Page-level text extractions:
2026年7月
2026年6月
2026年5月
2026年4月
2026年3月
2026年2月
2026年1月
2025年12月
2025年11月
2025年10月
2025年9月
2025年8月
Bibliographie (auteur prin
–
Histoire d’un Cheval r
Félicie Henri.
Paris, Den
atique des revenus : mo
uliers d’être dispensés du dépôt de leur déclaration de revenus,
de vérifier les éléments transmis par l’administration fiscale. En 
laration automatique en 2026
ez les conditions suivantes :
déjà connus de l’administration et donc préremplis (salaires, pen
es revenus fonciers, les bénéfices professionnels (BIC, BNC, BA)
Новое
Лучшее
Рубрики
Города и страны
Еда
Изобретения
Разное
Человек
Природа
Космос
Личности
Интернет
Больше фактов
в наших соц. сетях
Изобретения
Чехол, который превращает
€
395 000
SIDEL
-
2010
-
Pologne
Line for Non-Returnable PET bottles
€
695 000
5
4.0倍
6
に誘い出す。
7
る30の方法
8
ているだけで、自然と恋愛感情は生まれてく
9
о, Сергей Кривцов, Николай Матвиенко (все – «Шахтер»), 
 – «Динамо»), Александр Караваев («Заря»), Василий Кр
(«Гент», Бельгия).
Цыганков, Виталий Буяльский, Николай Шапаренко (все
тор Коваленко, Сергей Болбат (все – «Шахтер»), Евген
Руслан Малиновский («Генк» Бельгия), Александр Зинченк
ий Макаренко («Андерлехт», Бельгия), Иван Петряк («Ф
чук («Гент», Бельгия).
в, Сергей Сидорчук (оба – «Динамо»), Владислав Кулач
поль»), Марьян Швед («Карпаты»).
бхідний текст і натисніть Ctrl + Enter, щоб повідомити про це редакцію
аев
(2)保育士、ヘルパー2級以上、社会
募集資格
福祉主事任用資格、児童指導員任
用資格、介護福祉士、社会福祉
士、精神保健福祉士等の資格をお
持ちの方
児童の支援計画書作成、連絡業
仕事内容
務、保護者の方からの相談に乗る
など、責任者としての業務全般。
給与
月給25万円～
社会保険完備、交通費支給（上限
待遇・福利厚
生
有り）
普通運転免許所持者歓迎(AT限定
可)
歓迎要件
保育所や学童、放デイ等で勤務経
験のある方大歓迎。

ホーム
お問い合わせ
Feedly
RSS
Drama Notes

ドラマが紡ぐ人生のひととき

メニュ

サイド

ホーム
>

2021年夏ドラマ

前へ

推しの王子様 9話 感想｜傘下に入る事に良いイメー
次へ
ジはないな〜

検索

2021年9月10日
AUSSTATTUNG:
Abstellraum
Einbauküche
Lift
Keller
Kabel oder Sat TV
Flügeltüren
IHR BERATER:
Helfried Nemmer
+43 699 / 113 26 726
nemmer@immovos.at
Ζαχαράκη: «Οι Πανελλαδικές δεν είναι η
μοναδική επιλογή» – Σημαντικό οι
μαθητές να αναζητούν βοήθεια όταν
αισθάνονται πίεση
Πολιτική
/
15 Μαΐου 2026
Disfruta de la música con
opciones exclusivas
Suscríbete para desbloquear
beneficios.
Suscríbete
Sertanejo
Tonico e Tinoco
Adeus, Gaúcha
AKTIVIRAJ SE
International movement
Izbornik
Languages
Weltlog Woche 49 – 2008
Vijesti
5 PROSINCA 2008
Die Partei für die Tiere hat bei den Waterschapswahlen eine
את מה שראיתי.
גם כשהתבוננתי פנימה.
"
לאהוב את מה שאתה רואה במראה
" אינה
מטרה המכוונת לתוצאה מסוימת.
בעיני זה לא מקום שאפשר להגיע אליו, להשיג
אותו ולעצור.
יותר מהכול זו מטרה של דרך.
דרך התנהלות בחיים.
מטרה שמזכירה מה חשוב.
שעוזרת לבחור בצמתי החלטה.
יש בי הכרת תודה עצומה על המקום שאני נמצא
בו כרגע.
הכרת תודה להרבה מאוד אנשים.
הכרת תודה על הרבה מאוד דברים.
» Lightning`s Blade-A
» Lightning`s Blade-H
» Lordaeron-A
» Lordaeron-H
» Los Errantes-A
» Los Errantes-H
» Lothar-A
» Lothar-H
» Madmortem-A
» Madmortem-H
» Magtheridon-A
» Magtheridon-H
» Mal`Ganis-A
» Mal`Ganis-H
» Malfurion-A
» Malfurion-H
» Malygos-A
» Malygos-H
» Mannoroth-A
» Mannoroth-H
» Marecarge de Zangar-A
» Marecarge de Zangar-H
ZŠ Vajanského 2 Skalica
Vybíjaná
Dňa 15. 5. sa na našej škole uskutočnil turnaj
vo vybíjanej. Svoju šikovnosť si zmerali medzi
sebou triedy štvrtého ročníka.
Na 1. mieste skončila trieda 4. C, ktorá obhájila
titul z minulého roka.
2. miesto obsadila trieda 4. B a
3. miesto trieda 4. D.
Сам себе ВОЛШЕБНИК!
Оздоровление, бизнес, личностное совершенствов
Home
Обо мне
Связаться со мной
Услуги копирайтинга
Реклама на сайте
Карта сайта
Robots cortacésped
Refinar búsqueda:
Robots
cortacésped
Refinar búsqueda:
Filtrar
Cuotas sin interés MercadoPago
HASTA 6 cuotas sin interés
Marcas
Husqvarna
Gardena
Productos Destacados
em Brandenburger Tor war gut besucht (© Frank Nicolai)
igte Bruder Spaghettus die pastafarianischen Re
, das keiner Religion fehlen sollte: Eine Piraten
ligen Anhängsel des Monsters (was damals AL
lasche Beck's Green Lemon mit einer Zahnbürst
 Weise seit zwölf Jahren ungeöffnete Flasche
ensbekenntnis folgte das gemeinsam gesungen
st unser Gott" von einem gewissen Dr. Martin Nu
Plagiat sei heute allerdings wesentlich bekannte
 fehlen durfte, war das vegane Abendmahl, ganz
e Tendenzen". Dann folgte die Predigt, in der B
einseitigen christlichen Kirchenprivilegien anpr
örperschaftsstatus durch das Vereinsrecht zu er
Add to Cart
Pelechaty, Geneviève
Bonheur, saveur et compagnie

WHAT YOU ARE ASKED TO DO:
Report all lines of the data that include the word "Suscríbete".

SOLUTION FOR THIS EXERCISE:
Suscríbete para desbloquear
Suscríbete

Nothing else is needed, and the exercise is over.